- Author:
Weon KIM
1
;
Myung Ho JEONG
;
Gwang Chae GILL
;
Woo Gon JEONG
;
Young Joon HONG
;
Seung Hyun LEE
;
Ok Young PARK
;
Woo Seok PARK
;
Ju Han KIM
;
Young Keun AHN
;
Jeong Gwan CHO
;
Jong Chun PARK
;
Jung Chae KANG
Author Information
- Publication Type:Original Article
- Keywords: Myocardial infarction; Coronary disease; Prognosis
- MeSH: Coronary Disease; Coronary Vessels; Disease-Free Survival; Female; Follow-Up Studies; Humans; Hyperlipidemias; Hypertension; Male; Myocardial Infarction*; Prevalence; Prognosis; Smoke; Smoking; Spasm; Stroke; Stroke Volume; Survival Rate
- From:Korean Circulation Journal 2003;33(1):15-21
- CountryRepublic of Korea
- Language:Korean
- Abstract: BACKGROUND AND OBJECTIVES: Little data exist concerning the clinical outcome of patients with acute myocardial infarction (AMI) and angiographically normal coronary arteries (NCA).
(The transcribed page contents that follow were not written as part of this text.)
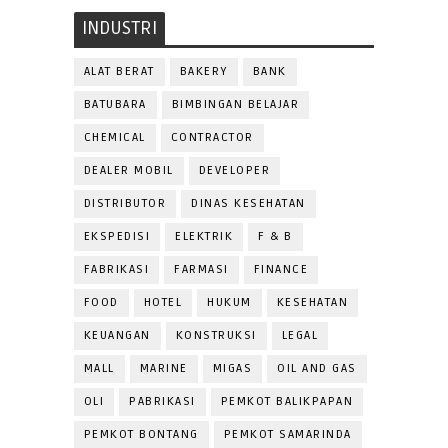
INDUSTRI
ALAT BERAT
BAKERY
BANK
BATUBARA
BIMBINGAN BELAJAR
CHEMICAL
CONTRACTOR
DEALER MOBIL
DEVELOPER
DISTRIBUTOR
DINAS KESEHATAN
EKSPEDISI
ELEKTRIK
F & B
FABRIKASI
FARMASI
FINANCE
FOOD
HOTEL
HUKUM
KESEHATAN
KEUANGAN
KONSTRUKSI
LEGAL
MALL
MARINE
MIGAS
OIL AND GAS
OLI
PABRIKASI
PEMKOT BALIKPAPAN
PEMKOT BONTANG
PEMKOT SAMARINDA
The purpose of this study was to evaluate the clinical outcome, the etiological factors and prognosis of these patients. SUBJECTS AND METHODS: The subjects were divided into two groups according to findings from coronary angiograms performed between January 1999 and December 2001, Group 1 : comprised of 46 patients, 34 males and 12 females, with a mean age of 50.4+/-11.9 years, had AMI with NCA ; Group II : 181 patients, 143 males and 38 females, with a mean age of 59.0+/-10.3 years, with AMI and total occlusion of the coronary arteries. RESULTS: The percentages of smoking and hypertension were similar between the two groups ; a higher prevalence rates of hyperlipidemia and diabetes were observed in group II compared to group I (p=0.03, 0.01). In group I, coronary spasm, combined inflammatory diseases and embolization were demonstrated in 32.6, 6.5 and 4.3% of subjects, respectively. The left ventricular ejection fraction was higher in group I than group II (51.5+/-11.3% vs. 46.2+/-10.5%, p=0.006). In-hospital outcomes, with the combined end-point defined as death, re-infarction and stroke was 0% in group I vs. 7.7% in group II (p=0.07). The mean long-term survival rate during the 26.5-month clinical follow-up were 100 and 92.2% in groups I and II (p=0.04), respectively. CONCLUSION: A coronary spasm is the most common cause of AMI with NCA, but these patients had the higher long-term clinical event-free survival.